Saved data entries
========================================================================

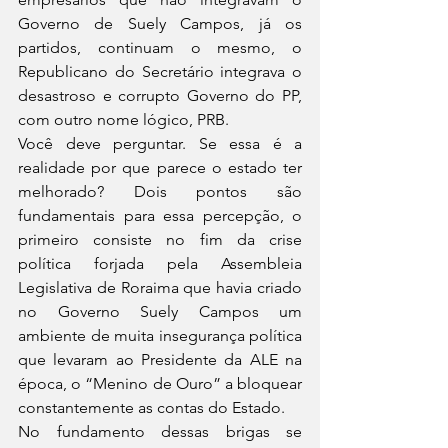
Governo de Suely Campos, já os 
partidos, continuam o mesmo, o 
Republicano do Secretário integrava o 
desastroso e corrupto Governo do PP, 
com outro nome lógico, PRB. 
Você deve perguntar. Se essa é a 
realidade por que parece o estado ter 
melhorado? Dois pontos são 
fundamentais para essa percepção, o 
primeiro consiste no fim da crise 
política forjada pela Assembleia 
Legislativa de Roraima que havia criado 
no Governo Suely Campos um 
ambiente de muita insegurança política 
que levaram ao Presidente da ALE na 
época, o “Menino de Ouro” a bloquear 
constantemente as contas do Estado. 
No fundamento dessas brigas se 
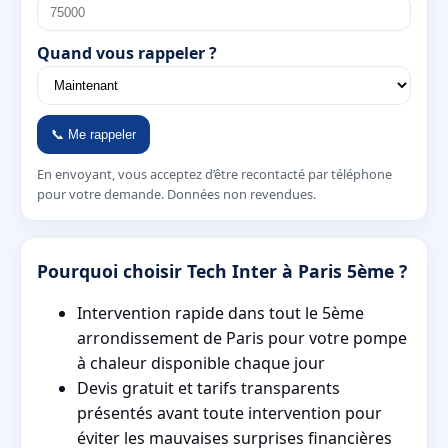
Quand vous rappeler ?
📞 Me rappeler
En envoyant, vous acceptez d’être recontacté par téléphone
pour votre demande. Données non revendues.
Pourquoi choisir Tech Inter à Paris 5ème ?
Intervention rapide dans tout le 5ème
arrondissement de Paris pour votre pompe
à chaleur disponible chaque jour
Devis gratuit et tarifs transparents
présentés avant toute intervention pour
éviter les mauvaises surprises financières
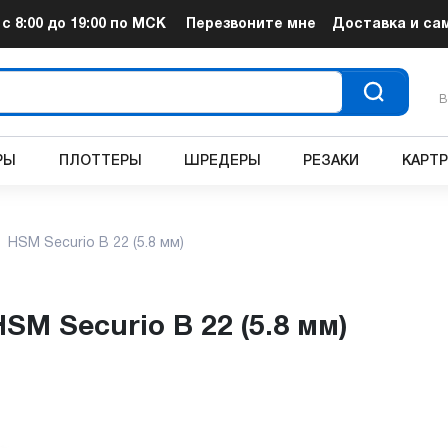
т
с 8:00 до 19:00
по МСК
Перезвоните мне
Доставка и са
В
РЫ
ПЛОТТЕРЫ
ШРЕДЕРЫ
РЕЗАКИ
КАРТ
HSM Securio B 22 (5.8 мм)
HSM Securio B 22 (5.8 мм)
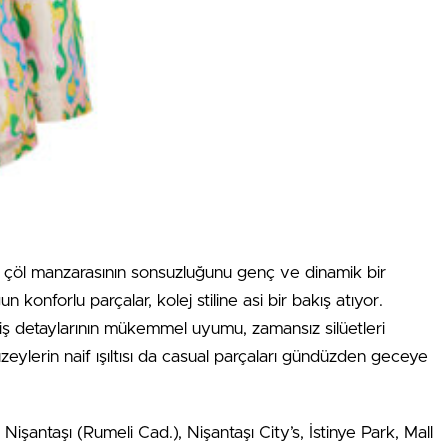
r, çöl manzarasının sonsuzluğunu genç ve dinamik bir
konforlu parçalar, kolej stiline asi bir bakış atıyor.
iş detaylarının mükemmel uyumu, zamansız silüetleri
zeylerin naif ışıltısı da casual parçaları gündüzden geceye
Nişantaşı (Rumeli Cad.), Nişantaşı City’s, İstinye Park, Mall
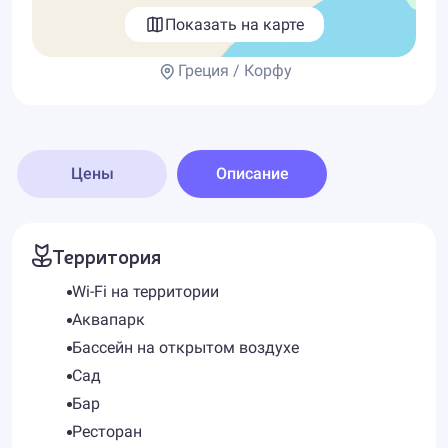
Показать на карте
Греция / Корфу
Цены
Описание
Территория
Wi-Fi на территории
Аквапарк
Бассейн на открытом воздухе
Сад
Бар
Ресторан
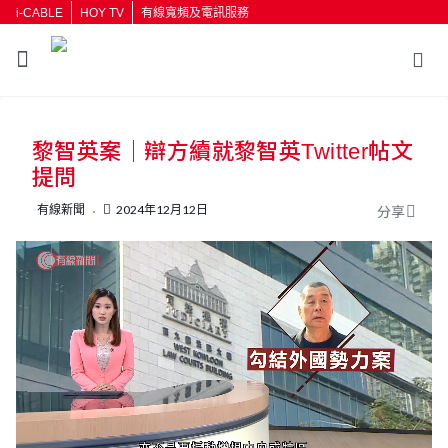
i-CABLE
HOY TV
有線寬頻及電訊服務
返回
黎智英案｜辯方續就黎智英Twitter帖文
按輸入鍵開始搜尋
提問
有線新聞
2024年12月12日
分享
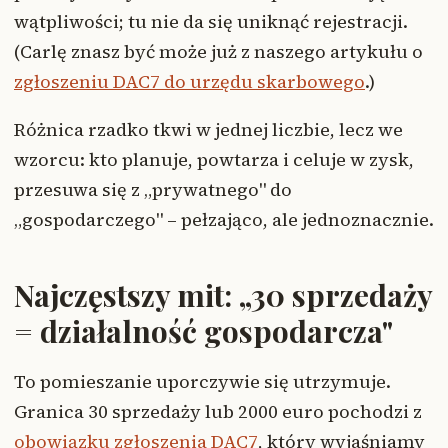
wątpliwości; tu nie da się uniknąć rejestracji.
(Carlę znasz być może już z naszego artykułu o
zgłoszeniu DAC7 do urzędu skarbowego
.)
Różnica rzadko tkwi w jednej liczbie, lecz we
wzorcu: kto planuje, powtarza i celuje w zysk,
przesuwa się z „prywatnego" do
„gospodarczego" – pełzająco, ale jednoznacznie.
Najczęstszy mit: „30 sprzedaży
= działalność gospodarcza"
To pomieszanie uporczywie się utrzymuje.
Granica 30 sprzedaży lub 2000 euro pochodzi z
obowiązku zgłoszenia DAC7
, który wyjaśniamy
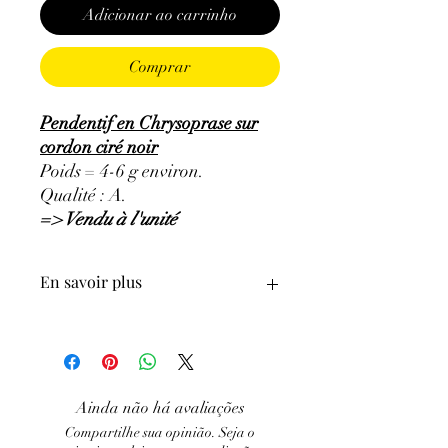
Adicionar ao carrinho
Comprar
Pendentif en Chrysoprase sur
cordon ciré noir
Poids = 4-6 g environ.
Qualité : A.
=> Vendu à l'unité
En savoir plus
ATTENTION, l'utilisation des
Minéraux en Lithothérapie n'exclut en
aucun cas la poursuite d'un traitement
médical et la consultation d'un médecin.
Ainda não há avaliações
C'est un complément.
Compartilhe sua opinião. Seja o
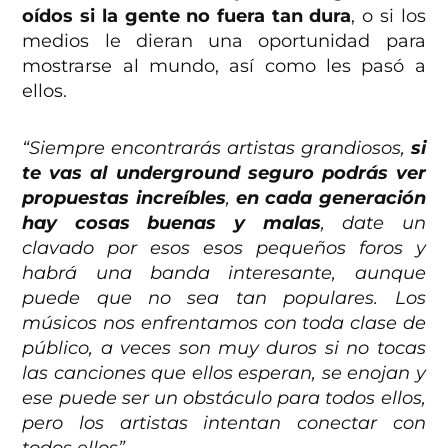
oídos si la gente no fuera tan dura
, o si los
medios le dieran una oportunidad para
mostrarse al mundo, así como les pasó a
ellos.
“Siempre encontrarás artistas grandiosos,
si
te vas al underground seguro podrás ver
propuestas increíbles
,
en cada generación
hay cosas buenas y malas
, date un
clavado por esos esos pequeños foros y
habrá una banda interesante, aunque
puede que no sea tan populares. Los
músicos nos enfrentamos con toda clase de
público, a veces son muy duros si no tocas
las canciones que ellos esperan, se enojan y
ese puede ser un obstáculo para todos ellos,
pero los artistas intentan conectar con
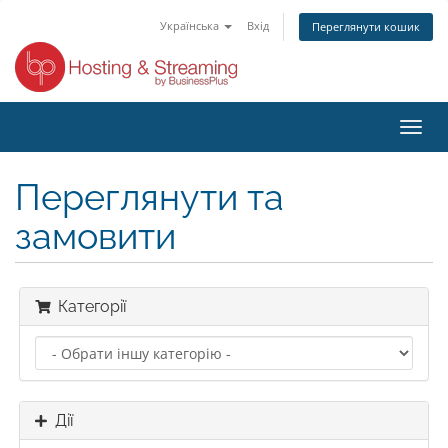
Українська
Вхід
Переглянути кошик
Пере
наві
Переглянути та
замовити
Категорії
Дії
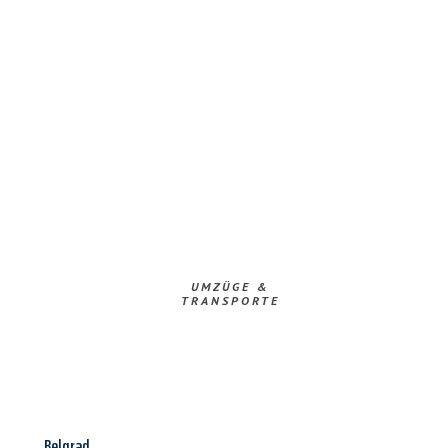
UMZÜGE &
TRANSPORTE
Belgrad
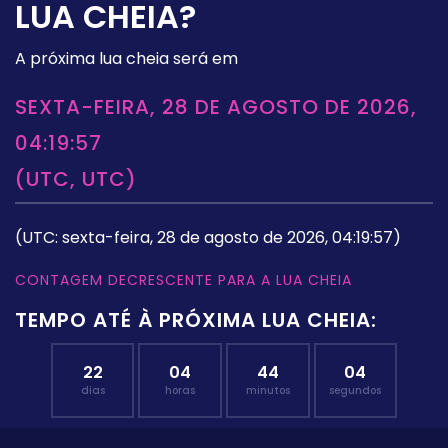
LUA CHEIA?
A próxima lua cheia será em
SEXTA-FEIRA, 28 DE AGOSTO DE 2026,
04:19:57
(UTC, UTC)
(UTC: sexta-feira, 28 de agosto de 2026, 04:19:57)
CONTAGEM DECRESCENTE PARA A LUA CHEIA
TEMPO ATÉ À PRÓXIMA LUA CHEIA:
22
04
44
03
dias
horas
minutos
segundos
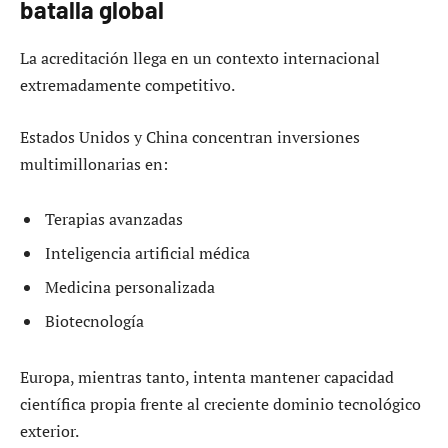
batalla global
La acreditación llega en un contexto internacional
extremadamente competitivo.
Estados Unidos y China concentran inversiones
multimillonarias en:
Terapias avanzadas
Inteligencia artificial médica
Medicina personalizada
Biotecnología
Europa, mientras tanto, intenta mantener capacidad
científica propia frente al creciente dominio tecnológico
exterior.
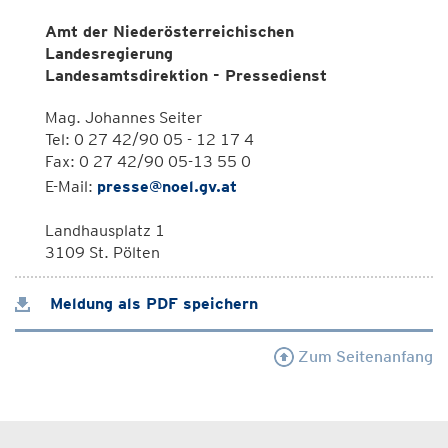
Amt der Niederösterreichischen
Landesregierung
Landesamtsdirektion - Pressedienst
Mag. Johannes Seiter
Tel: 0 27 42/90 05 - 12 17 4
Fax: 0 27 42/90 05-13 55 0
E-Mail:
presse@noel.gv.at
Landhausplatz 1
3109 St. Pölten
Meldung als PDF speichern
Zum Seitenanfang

========================================================================

■ TASK ITEM ■
From the first line to the last, retype the entries above exactly, minus the pictures.

■ RESULT ■
Governo de Suely Campos, já os 
partidos, continuam o mesmo, o 
Republicano do Secretário integrava o 
desastroso e corrupto Governo do PP, 
com outro nome lógico, PRB. 
Você deve perguntar. Se essa é a 
realidade por que parece o estado ter 
melhorado? Dois pontos são 
fundamentais para essa percepção, o 
primeiro consiste no fim da crise 
política forjada pela Assembleia 
Legislativa de Roraima que havia criado 
no Governo Suely Campos um 
ambiente de muita insegurança política 
que levaram ao Presidente da ALE na 
época, o “Menino de Ouro” a bloquear 
constantemente as contas do Estado. 
No fundamento dessas brigas se 
Quand vous rappeler ?
📞 Me rappeler
En envoyant, vous acceptez d’être recontacté par téléphone
pour votre demande. Données non revendues.
Pourquoi choisir Tech Inter à Paris 5ème ?
Intervention rapide dans tout le 5ème
arrondissement de Paris pour votre pompe
à chaleur disponible chaque jour
Devis gratuit et tarifs transparents
présentés avant toute intervention pour
éviter les mauvaises surprises financières
т
с 8:00 до 19:00
по МСК
Перезвоните мне
Доставка и са
В
РЫ
ПЛОТТЕРЫ
ШРЕДЕРЫ
РЕЗАКИ
КАРТ
HSM Securio B 22 (5.8 мм)
HSM Securio B 22 (5.8 мм)
r, çöl manzarasının sonsuzluğunu genç ve dinamik bir
konforlu parçalar, kolej stiline asi bir bakış atıyor.
iş detaylarının mükemmel uyumu, zamansız silüetleri
zeylerin naif ışıltısı da casual parçaları gündüzden geceye
Nişantaşı (Rumeli Cad.), Nişantaşı City’s, İstinye Park, Mall
Показать на карте
Греция / Корфу
Цены
Описание
Территория
Wi-Fi на территории
Аквапарк
Бассейн на открытом воздухе
Сад
Бар
Ресторан
i-CABLE
HOY TV
有線寬頻及電訊服務
返回
黎智英案｜辯方續就黎智英Twitter帖文
按輸入鍵開始搜尋
提問
有線新聞
2024年12月12日
分享
wątpliwości; tu nie da się uniknąć rejestracji.
(Carlę znasz być może już z naszego artykułu o
zgłoszeniu DAC7 do urzędu skarbowego
.)
Różnica rzadko tkwi w jednej liczbie, lecz we
wzorcu: kto planuje, powtarza i celuje w zysk,
przesuwa się z „prywatnego" do
„gospodarczego" – pełzająco, ale jednoznacznie.
Najczęstszy mit: „30 sprzedaży
= działalność gospodarcza"
To pomieszanie uporczywie się utrzymuje.
Granica 30 sprzedaży lub 2000 euro pochodzi z
obowiązku zgłoszenia DAC7
, który wyjaśniamy
Adicionar ao carrinho
Comprar
Pendentif en Chrysoprase sur
cordon ciré noir
Poids = 4-6 g environ.
Qualité : A.
=> Vendu à l'unité
En savoir plus
ATTENTION, l'utilisation des
Minéraux en Lithothérapie n'exclut en
aucun cas la poursuite d'un traitement
médical et la consultation d'un médecin.
Ainda não há avaliações
C'est un complément.
Compartilhe sua opinião. Seja o
oídos si la gente no fuera tan dura
, o si los
medios le dieran una oportunidad para
mostrarse al mundo, así como les pasó a
ellos.
“Siempre encontrarás artistas grandiosos,
si
te vas al underground seguro podrás ver
propuestas increíbles
,
en cada generación
hay cosas buenas y malas
, date un
clavado por esos esos pequeños foros y
habrá una banda interesante, aunque
puede que no sea tan populares. Los
músicos nos enfrentamos con toda clase de
público, a veces son muy duros si no tocas
las canciones que ellos esperan, se enojan y
ese puede ser un obstáculo para todos ellos,
pero los artistas intentan conectar con
Українська
Вхід
Переглянути кошик
Пере
наві
Переглянути та
замовити
Категорії
Дії
UMZÜGE &
TRANSPORTE
Belgrad
LUA CHEIA?
A próxima lua cheia será em
SEXTA-FEIRA, 28 DE AGOSTO DE 2026,
04:19:57
(UTC, UTC)
(UTC: sexta-feira, 28 de agosto de 2026, 04:19:57)
CONTAGEM DECRESCENTE PARA A LUA CHEIA
TEMPO ATÉ À PRÓXIMA LUA CHEIA:
22
04
44
03
dias
horas
minutos
segundos
batalla global
La acreditación llega en un contexto internacional
extremadamente competitivo.
Estados Unidos y China concentran inversiones
multimillonarias en:
Terapias avanzadas
Inteligencia artificial médica
Medicina personalizada
Biotecnología
Europa, mientras tanto, intenta mantener capacidad
científica propia frente al creciente dominio tecnológico
exterior.
Amt der Niederösterreichischen
Landesregierung
Landesamtsdirektion - Pressedienst
Mag. Johannes Seiter
Tel: 0 27 42/90 05 - 12 17 4
Fax: 0 27 42/90 05-13 55 0
E-Mail:
presse@noel.gv.at
Landhausplatz 1
3109 St. Pölten
Meldung als PDF speichern
Zum Seitenanfang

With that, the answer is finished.